- What the task asks: Taking the line with "管局（FCA）授权在英国进行监管。 该公司在" as the first and the line with "recherchiez un appareil" as the last, set down the lines below exactly, pictures excluded.

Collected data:
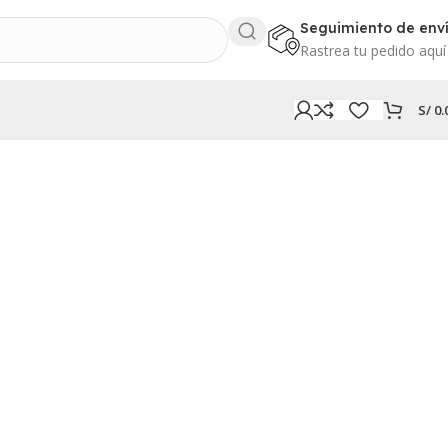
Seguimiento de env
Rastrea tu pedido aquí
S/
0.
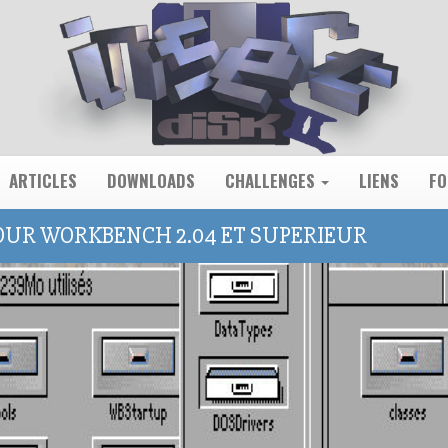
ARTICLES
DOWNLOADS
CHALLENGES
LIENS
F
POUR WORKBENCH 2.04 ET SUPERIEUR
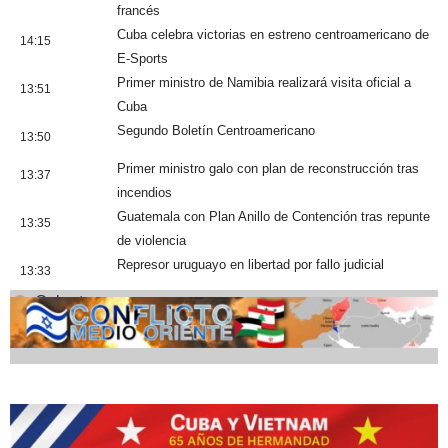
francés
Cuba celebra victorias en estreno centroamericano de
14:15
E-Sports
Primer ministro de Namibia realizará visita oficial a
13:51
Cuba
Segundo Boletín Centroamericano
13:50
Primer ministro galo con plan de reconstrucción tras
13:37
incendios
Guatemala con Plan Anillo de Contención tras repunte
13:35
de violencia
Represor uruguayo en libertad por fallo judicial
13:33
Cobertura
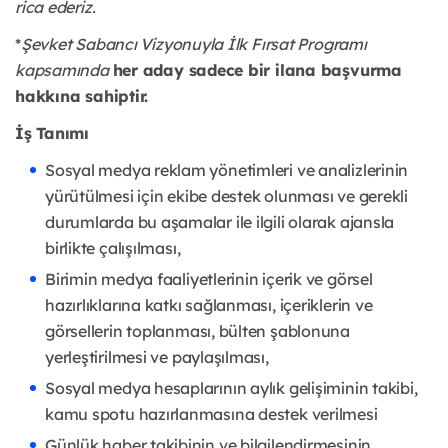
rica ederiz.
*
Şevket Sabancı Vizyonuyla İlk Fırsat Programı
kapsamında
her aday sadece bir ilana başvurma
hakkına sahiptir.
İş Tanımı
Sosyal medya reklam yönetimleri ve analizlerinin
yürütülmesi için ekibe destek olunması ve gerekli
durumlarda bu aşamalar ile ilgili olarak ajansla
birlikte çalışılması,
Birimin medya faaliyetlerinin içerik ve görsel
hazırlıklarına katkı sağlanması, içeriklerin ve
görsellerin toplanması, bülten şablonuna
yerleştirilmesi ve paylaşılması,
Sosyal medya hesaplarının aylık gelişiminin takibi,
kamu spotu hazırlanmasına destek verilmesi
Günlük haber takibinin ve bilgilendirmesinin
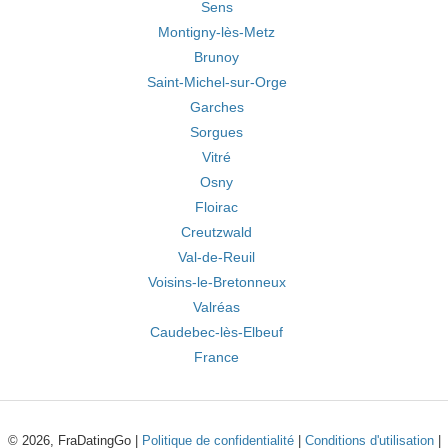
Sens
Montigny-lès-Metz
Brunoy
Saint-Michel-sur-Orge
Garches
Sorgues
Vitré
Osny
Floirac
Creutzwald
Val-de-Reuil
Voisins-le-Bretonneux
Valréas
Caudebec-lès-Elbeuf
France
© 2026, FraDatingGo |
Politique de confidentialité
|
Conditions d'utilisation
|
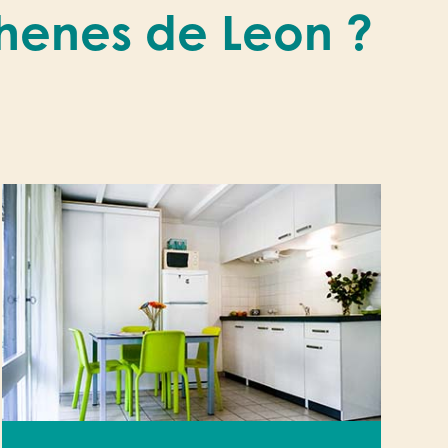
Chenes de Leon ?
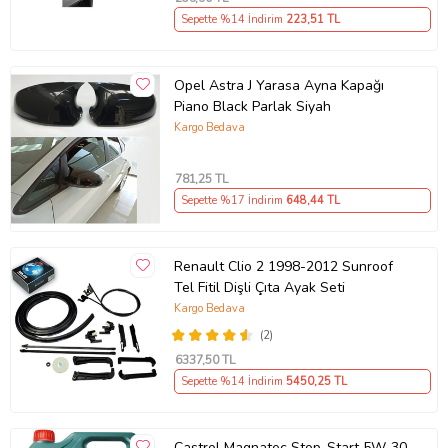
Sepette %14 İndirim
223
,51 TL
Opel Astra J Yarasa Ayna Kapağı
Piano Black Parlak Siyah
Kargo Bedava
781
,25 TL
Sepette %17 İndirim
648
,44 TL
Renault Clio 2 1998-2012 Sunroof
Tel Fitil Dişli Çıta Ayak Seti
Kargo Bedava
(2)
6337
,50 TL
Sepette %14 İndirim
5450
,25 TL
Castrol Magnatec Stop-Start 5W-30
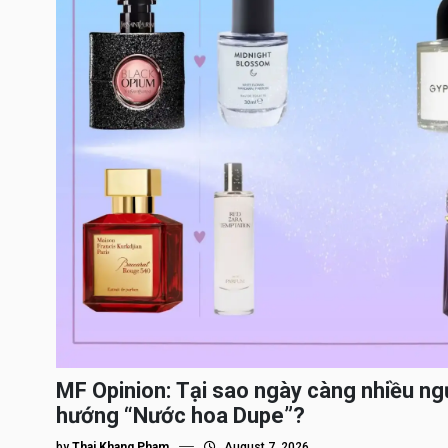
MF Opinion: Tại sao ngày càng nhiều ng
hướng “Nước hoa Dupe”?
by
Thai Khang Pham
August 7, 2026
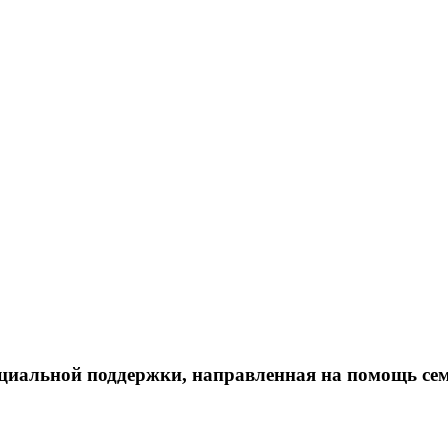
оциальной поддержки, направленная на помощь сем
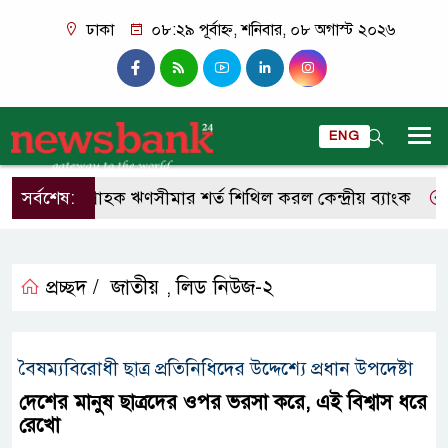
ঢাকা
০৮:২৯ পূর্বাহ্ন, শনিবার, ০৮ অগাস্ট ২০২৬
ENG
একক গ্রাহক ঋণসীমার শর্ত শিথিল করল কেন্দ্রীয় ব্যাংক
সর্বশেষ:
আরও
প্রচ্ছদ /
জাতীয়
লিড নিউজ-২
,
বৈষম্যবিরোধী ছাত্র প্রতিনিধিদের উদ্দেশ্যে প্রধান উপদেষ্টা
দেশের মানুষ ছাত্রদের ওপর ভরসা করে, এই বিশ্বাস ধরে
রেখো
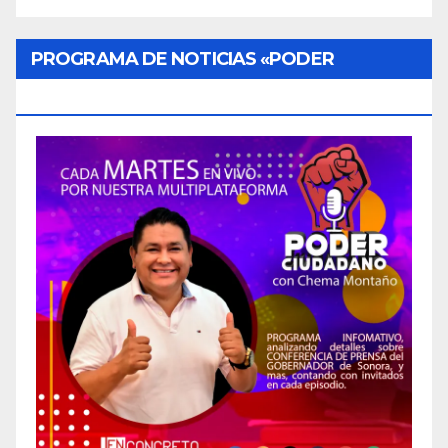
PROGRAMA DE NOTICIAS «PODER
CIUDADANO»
--
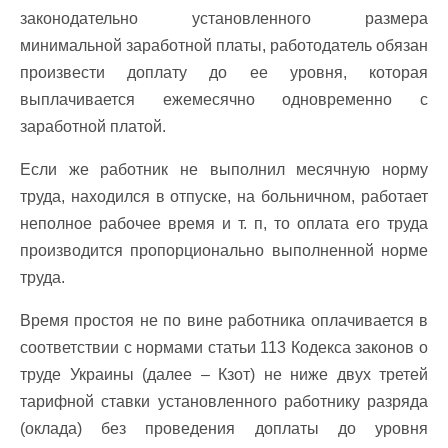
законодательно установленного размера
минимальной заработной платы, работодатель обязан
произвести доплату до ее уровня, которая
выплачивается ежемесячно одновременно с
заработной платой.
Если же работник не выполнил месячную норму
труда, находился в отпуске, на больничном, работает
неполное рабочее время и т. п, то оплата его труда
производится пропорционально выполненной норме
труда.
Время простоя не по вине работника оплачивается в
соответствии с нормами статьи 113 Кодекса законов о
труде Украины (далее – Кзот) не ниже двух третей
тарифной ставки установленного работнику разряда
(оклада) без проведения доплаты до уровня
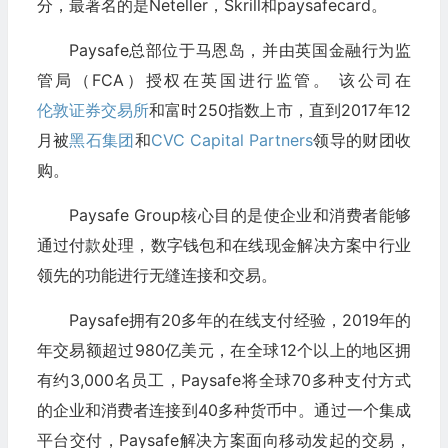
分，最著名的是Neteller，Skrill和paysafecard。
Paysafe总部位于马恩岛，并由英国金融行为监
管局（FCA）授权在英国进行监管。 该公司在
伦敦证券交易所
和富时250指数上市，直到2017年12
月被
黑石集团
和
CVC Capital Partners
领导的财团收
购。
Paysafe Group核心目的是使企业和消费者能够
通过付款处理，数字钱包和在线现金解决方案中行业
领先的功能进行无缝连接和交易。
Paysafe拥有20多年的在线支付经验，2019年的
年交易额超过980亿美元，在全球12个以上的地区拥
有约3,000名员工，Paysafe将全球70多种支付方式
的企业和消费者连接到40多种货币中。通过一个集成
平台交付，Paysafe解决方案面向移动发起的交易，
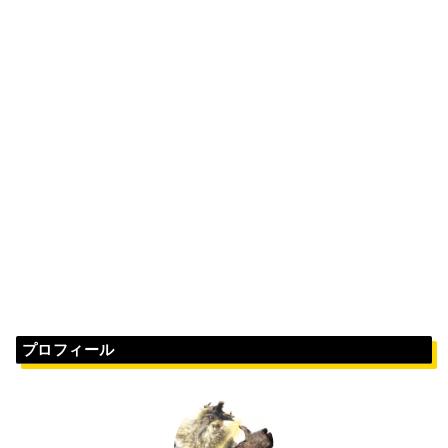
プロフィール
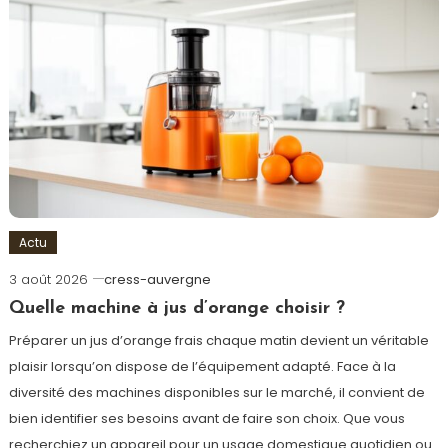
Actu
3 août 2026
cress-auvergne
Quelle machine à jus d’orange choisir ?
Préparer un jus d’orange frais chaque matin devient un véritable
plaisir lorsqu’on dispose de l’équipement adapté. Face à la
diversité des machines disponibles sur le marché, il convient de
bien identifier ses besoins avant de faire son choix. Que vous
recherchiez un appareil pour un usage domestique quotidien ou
...
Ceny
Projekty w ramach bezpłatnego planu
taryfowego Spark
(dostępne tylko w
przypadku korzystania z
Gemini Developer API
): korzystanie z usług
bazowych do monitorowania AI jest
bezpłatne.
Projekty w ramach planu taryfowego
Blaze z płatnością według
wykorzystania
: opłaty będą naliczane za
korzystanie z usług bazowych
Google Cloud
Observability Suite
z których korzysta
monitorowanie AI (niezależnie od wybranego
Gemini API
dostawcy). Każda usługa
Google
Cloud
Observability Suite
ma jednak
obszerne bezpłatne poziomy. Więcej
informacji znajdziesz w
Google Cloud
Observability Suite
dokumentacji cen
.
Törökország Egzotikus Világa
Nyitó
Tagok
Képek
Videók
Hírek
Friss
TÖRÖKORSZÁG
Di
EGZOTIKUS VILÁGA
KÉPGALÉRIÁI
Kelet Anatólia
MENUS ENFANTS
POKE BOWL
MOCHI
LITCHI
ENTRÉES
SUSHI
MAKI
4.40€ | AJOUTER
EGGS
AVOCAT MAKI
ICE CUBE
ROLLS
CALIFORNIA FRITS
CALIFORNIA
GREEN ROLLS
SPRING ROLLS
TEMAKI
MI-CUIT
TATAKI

- Written answer:
管局（FCA）授权在英国进行监管。 该公司在
伦敦证券交易所
和富时250指数上市，直到2017年12
月被
黑石集团
和
CVC Capital Partners
领导的财团收
购。
Paysafe Group核心目的是使企业和消费者能够
通过付款处理，数字钱包和在线现金解决方案中行业
领先的功能进行无缝连接和交易。
Paysafe拥有20多年的在线支付经验，2019年的
年交易额超过980亿美元，在全球12个以上的地区拥
有约3,000名员工，Paysafe将全球70多种支付方式
的企业和消费者连接到40多种货币中。通过一个集成
平台交付，Paysafe解决方案面向移动发起的交易，
プロフィール
Actu
3 août 2026
cress-auvergne
Quelle machine à jus d’orange choisir ?
Préparer un jus d’orange frais chaque matin devient un véritable
plaisir lorsqu’on dispose de l’équipement adapté. Face à la
diversité des machines disponibles sur le marché, il convient de
bien identifier ses besoins avant de faire son choix. Que vous
recherchiez un appareil pour un usage domestique quotidien ou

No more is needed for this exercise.